Il 29 maggio del 1975, curioso aneddoto, il famoso poeta e regista bolognese e tifoso felsineo fu protagonista, in veste di capitano, in un derby infrasettimanale beneficenza tra vecchie glorie e personaggi dello spettacolo di Genoa e Sampdoria.

In copertina: Pier Paolo Pasolini con sullo sfondo il quartiere della Foce prima della costruzione di Piazzale Jennedy e della zona. Immagine tratta dalla mostra sul regista a Palazzo Ducale di Genova (30/11/21 – 13/3/22).

… Quando a Brignole c’erano le mongolfiere…

quando, agli albori del ‘900, davanti alla stazione Brignole a quel tempo in costruzione, gli appassionati assistevano all’ardimentoso spettacolo dei palloni aerostatici…

… quando si costruivano addirittura tribune per permettere al numeroso pubblico di ammirare curioso con il naso all’insù le ardite manovre degli impavidi piloti delle mongolfiere.

Quando nel 1903 in scio pròu sul campo chiamato”Velodromo” che occupava la zona dell’odierna Piazza Verdi vi fu l’ascensione del Pallone “Centauro”.

La struttura venne smantellata poco dopo appena terminata la costruzione della Stazione nel 1905.

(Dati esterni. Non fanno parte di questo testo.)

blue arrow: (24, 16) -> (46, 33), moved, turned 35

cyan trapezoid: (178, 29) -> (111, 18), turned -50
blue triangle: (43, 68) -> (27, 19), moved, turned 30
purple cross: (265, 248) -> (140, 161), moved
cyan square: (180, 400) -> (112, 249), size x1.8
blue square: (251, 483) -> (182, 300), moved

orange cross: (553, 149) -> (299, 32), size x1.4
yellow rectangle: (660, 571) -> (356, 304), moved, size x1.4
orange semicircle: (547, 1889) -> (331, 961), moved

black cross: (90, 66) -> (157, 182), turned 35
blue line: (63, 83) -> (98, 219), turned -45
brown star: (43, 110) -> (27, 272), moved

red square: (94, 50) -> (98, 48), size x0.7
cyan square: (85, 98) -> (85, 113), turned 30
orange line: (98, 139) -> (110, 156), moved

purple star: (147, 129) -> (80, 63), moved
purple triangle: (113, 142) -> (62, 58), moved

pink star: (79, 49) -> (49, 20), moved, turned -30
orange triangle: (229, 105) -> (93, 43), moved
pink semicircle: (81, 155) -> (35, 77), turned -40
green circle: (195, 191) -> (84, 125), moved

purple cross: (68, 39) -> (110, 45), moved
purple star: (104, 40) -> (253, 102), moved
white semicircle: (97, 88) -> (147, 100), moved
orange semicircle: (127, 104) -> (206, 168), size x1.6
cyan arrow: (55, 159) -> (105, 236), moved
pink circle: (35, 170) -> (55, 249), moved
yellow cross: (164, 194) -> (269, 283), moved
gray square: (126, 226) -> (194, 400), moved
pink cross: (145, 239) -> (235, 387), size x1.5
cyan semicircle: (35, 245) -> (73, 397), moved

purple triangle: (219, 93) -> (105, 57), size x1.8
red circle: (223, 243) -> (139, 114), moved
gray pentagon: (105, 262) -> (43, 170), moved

In quello stesso spiazzo ma con il terreno di gioco disposto in maniera diversa nel 1913 verrà costruito, per ospitare l’Expo internazionale dell’Igiene, della Marina e delle Colonie dell’anno successivo, lo Stadium.

Tale impianto fu per un paio di partite, causa squalifica del campo di Via del Piano (il futuro Ferraris), lo spelacchiato terreno di gioco del Genoa per la 7^ volta campione d’Italia.

… Quando a Ponte Carrega c’era il Velodromo…

Quando ancora non c’era Via Lungobisagno Istria e lo storico Ponte Carrega, per fargli spazio, non era stato ancora mutilato…

quando c’era il mitologico  velodromo che Geo Davidson mise a disposizione di Sir James Richardson Spensley per disputare i primi incontri di football di cui furono protagoniste le leggendarie maglie bianco azzurre del Genoa. Gli inossidabili colori rossoblù della United of Kingdom infatti verranno adottati dal sodalizio genovese solo nel 1901 per omaggiare, in occasione della sua dipartita, la Regina Vittoria.

… Quando si andava al Campo…

Quando per andare allo stadio si usava dire “vado al Campo” (il “Tempio” lasciamolo per le funzioni religiose)… operai ed impiegati ci andavano a piedi o in tram, i signori in auto stile gangsters di Chicago… quando in piena epoca fascista non si poteva dire Genoa 1893, bensì Genova 1893… quando i cugini non esistevano ancora se non sotto forma di continue fusioni e trasformazioni… quando non v’erano dubbi su quale fosse l’unica vera squadra cittadina.